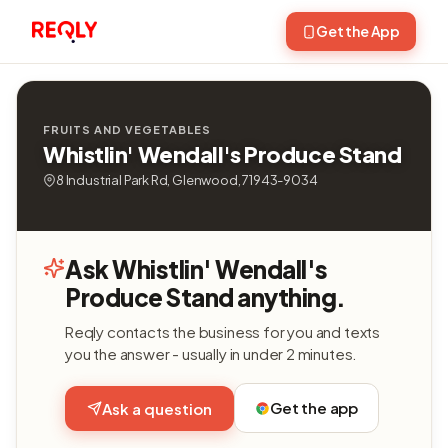
Get the App
FRUITS AND VEGETABLES
Whistlin' Wendall's Produce Stand
8 Industrial Park Rd, Glenwood, 71943-9034
Ask Whistlin' Wendall's
Produce Stand anything.
Reqly contacts the business for you and texts
you the answer - usually in under 2 minutes.
Get the app
Ask a question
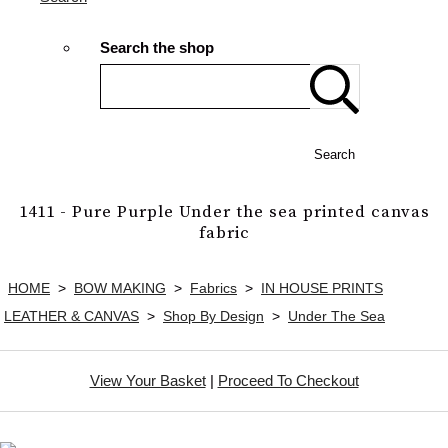
Search the shop
Search
1411 - Pure Purple Under the sea printed canvas
fabric
HOME
>
BOW MAKING
>
Fabrics
>
IN HOUSE PRINTS
LEATHER & CANVAS
>
Shop By Design
>
Under The Sea
View Your Basket
|
Proceed To Checkout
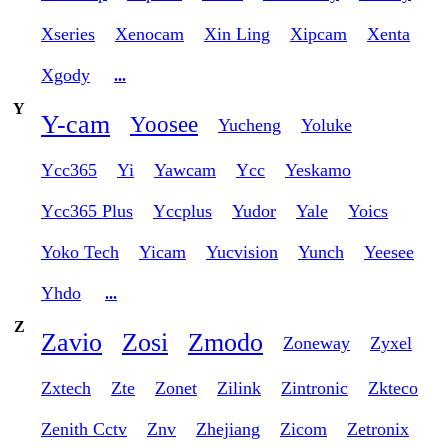
Xseries
Xenocam
Xin Ling
Xipcam
Xenta
Xgody
...
Y
Y-cam
Yoosee
Yucheng
Yoluke
Ycc365
Yi
Yawcam
Ycc
Yeskamo
Ycc365 Plus
Yccplus
Yudor
Yale
Yoics
Yoko Tech
Yicam
Yucvision
Yunch
Yeesee
Yhdo
...
Z
Zavio
Zosi
Zmodo
Zoneway
Zyxel
Zxtech
Zte
Zonet
Zilink
Zintronic
Zkteco
Zenith Cctv
Znv
Zhejiang
Zicom
Zetronix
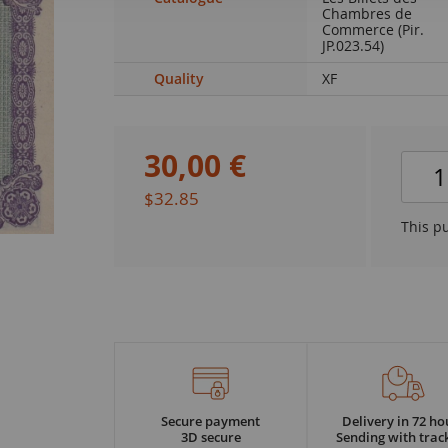
Chambres de
Commerce (Pir.
JP.023.54)
Quality
XF
30
,
00
€
$32.85
This p
Secure payment
Delivery in 72 ho
3D secure
Sending with trac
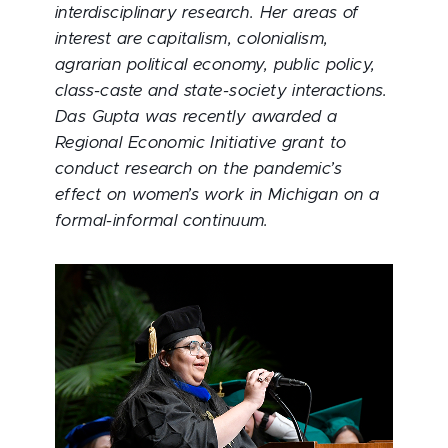
interdisciplinary research. Her areas of
interest are capitalism, colonialism,
agrarian political economy, public policy,
class-caste and state-society interactions.
Das Gupta was recently awarded a
Regional Economic Initiative grant to
conduct research on the pandemic’s
effect on women’s work in Michigan on a
formal-informal continuum.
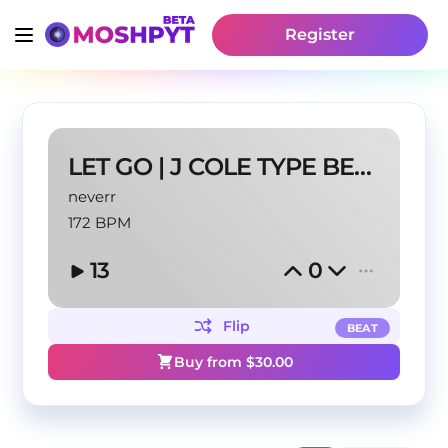
Register
LET GO | J COLE TYPE BEAT
neverr
172 BPM
13
0
Flip
BEAT
Buy from $
30.00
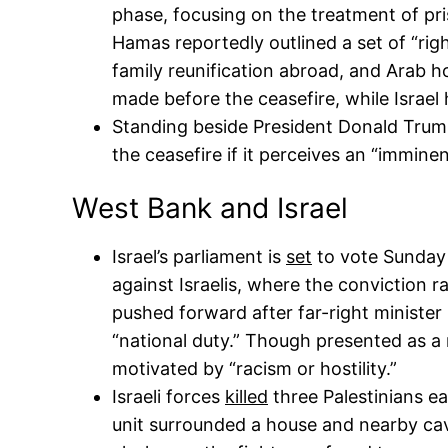
phase, focusing on the treatment of pris
Hamas reportedly outlined a set of “rig
family reunification abroad, and Arab 
made before the ceasefire, while Israel
Standing beside President Donald Trum
the ceasefire if it perceives an “imminen
West Bank and Israel
Israel’s parliament is
set
to vote Sunday o
against Israelis, where the conviction
pushed forward after far-right minister I
“national duty.” Though presented as a r
motivated by “racism or hostility.”
Israeli forces
killed
three Palestinians ea
unit surrounded a house and nearby cav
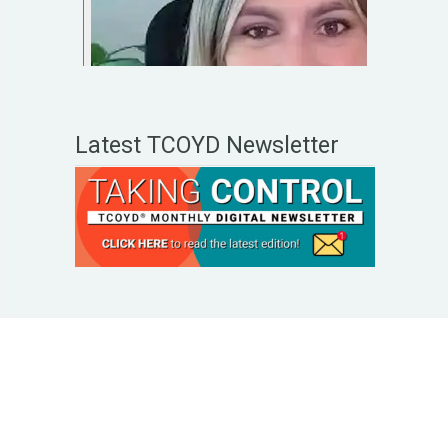
Latest TCOYD Newsletter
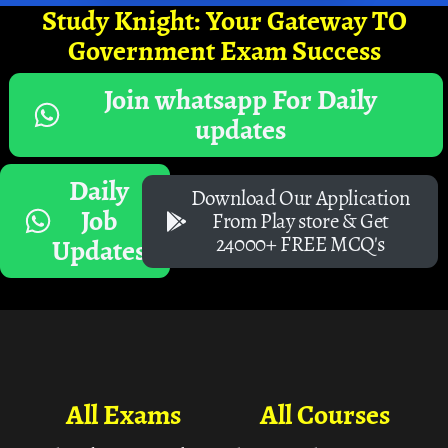
Study Knight: Your Gateway TO
Government Exam Success
Join whatsapp For Daily
updates
Daily
Download Our Application
Job
From Play store & Get
24000+ FREE MCQ's
Updates
All Exams
All Courses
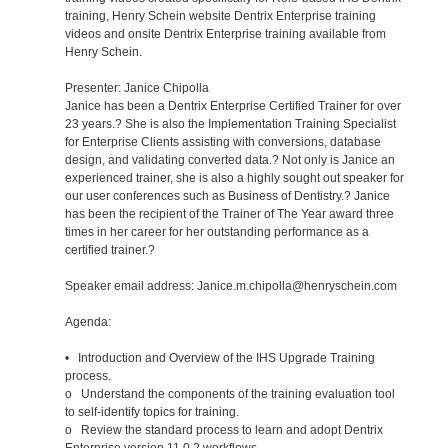
training, Henry Schein website Dentrix Enterprise training
videos and onsite Dentrix Enterprise training available from
Henry Schein.
Presenter: Janice Chipolla
Janice has been a Dentrix Enterprise Certified Trainer for over
23 years.? She is also the Implementation Training Specialist
for Enterprise Clients assisting with conversions, database
design, and validating converted data.? Not only is Janice an
experienced trainer, she is also a highly sought out speaker for
our user conferences such as Business of Dentistry.? Janice
has been the recipient of the Trainer of The Year award three
times in her career for her outstanding performance as a
certified trainer.?
Speaker email address: Janice.m.chipolla@henryschein.com
Agenda:
• Introduction and Overview of the IHS Upgrade Training
process.
o Understand the components of the training evaluation tool
to self-identify topics for training.
o Review the standard process to learn and adopt Dentrix
Enterprise version 11.0.2 workflows.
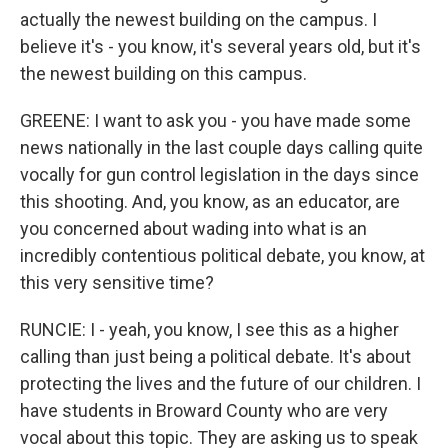
actually the newest building on the campus. I
believe it's - you know, it's several years old, but it's
the newest building on this campus.
GREENE: I want to ask you - you have made some
news nationally in the last couple days calling quite
vocally for gun control legislation in the days since
this shooting. And, you know, as an educator, are
you concerned about wading into what is an
incredibly contentious political debate, you know, at
this very sensitive time?
RUNCIE: I - yeah, you know, I see this as a higher
calling than just being a political debate. It's about
protecting the lives and the future of our children. I
have students in Broward County who are very
vocal about this topic. They are asking us to speak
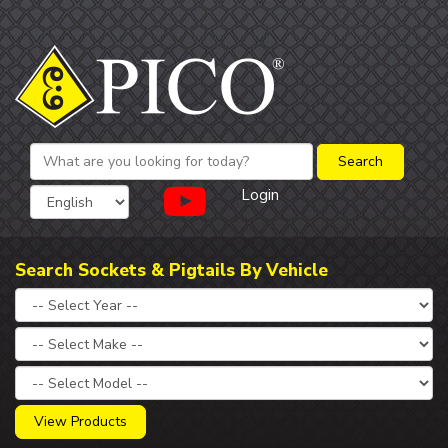
Login
Search Sockets & Pigtails By Vehicle
View Products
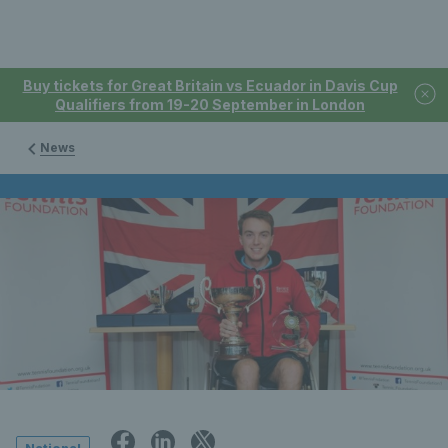
Buy tickets for Great Britain vs Ecuador in Davis Cup
Qualifiers from 19-20 September in London
News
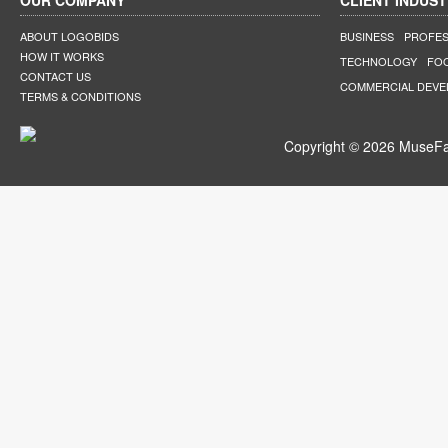
OUR COMPANY
CLIENT INDUST
ABOUT LOGOBIDS
BUSINESS
PROFES
HOW IT WORKS
TECHNOLOGY
FO
CONTACT US
COMMERCIAL DEV
TERMS & CONDITIONS
Copyright © 2026 MuseFar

● ● ●

▶ _WHAT IS BEING ASKED_: Scan the listing for the string "ceasefire", then copy every line where it appears.

▶ _EXERCISE ANSWER_:
made before the ceasefire, while Israel
the ceasefire if it perceives an “imminen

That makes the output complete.